Giraffe Couture

Wednesday, March 21, 2007

This is How I Felt

This may not be exactly how it happened, but this is how I felt. I chose this as the theme for my blog, because I feel it characterizes how I view my life. My stories are always a little exaggerated. My memories are always a little bit dramatic. The fraction of difference between what I really experience and how I recall it is not what counts. What really matters is how I feel. That is what I wanted this blog to be. Not an account of events in my life but how those events made me feel. I believe that is what is important.

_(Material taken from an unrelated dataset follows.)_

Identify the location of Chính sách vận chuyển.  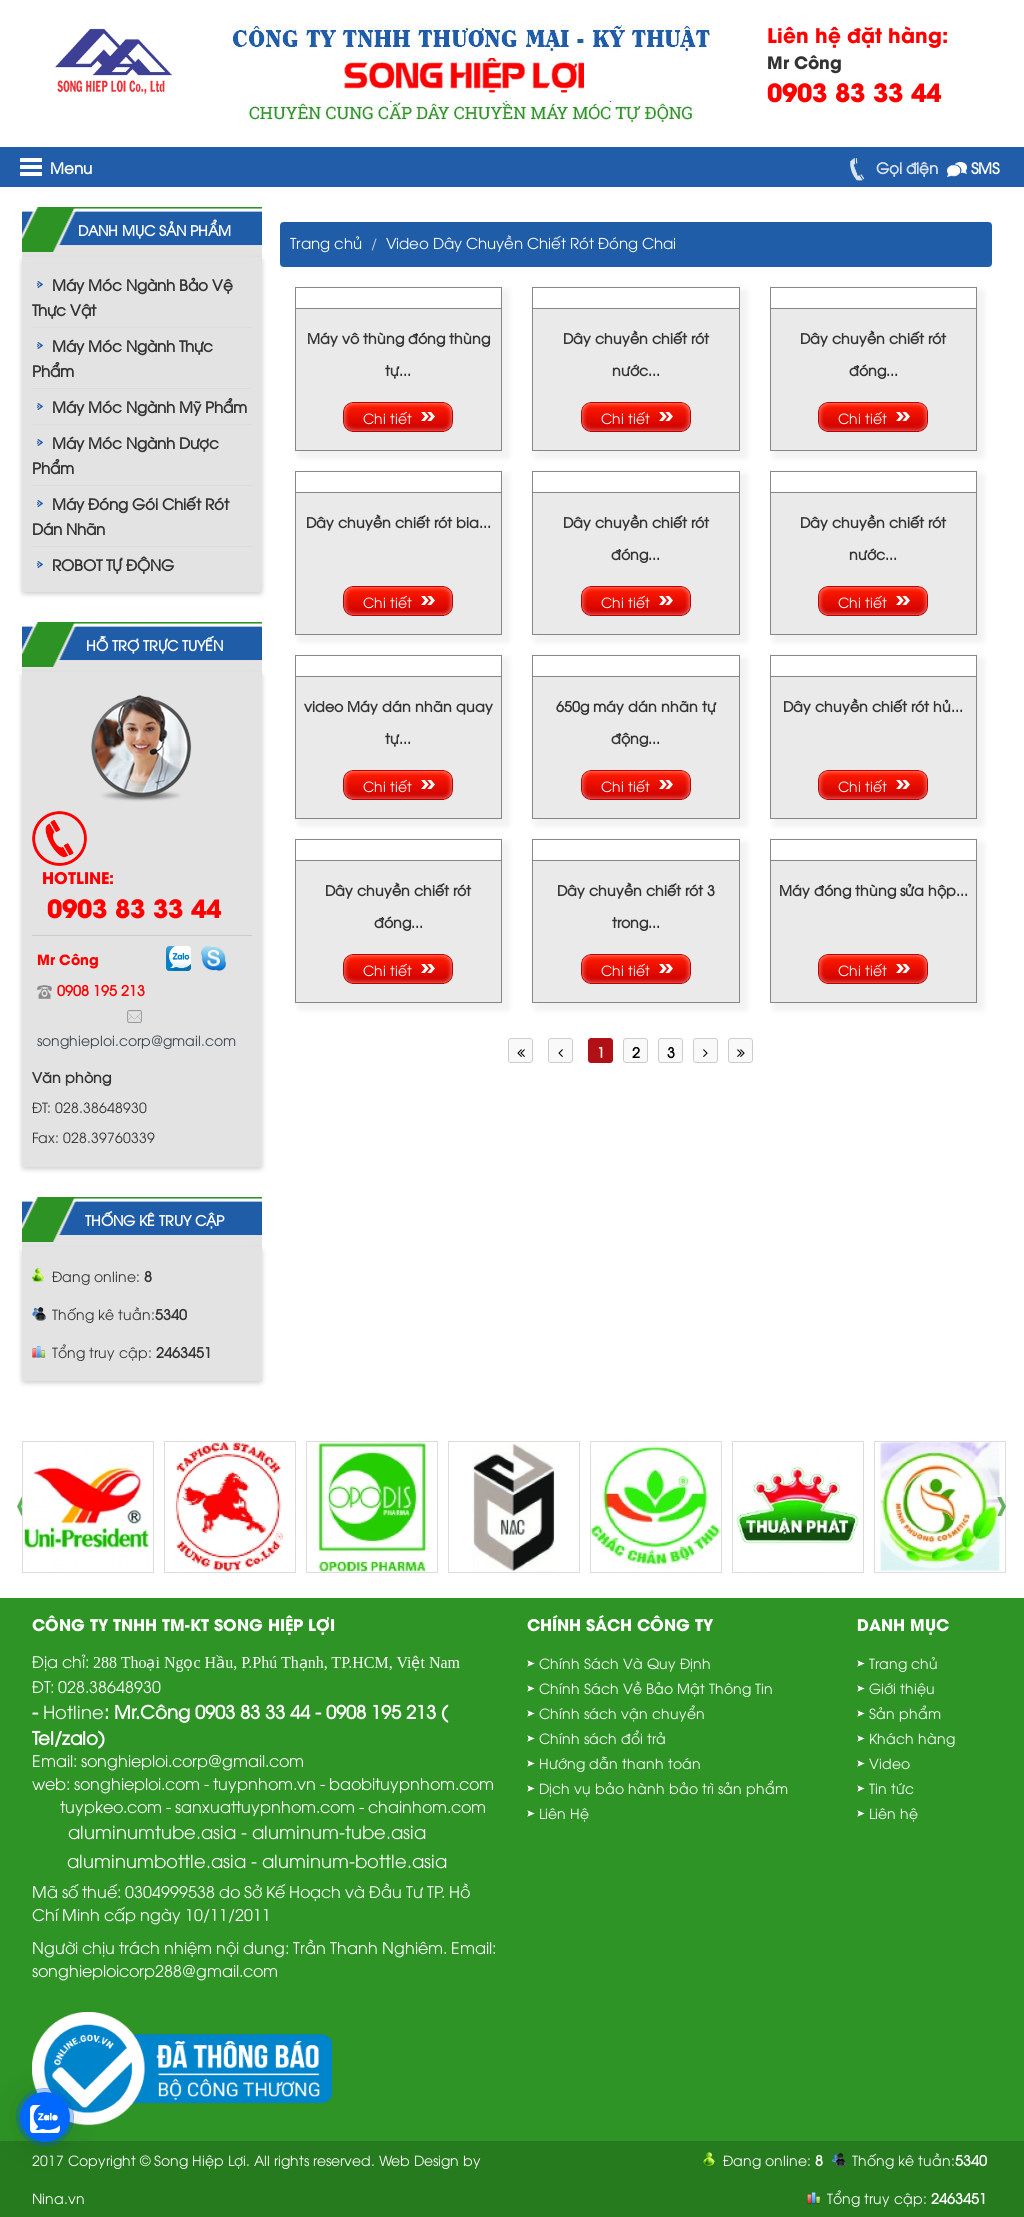 (622, 1712).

In a year it will be nice to look back and say that on March 16th Jack rolled over for the first time. However, in 5 years when I've had 2 or 3 kids roll over what will really make an impact is how I felt with Jack. What it felt like to be a new mommy and watch my first child reach his milestones. It's not important that trumpets didn't really sound and that squirrels didn't really stand on their haunches and cheer....what's important is that that's how I remember it. That's how I felt. This is true in all aspects of life. I can tell a stranger that God's son was sent to earth to die for our sins. I can tell that person that when you accept this as truth, and believe it, your entire life will change. How do you know? The way that you feel. The way that you just know. The warmth of peace rushing over you. The chill bumps you get when a stiff breeze feels like the very touch of God. The eerie feeling of knowing that something "had to be God." It's dangerous to trust feelings sometimes. I don't want the power of God to be minimized by suggesting He only exists in our feelings, but I know that a person's experiences and what they feel can often reach people more easily than the confusing text of the Bible. All that said, I hope to chronicle my feelings and experiences. It is a therapeutic release for me, which hopefully provides a glimpse into my soul at this time. I write only for myself. Not to sound selfish, but to clarify that no one's thoughts or feelings will restrict the free flow from me. This is a diary of my journey. This is who I am. This is how I felt.

1 comment:

Anonymous said...

You cannot imagine the joy and "cheering of the squirrels" when a mommy reads what her daughter's heart says. I know that there are literally hundreds of people and events that have impacted your life to make you into the person you are today. However, I do take joy in knowing that you started out with me on a quilt on the floor in the living room on bright summer days learning to roll over and talk and pull up and....
My prayer is that all of these days and experiences with Jack will lead to a day when you look at him in amazement at what an incredible human he is and know that God's grace is what it is all about. This is how I felt!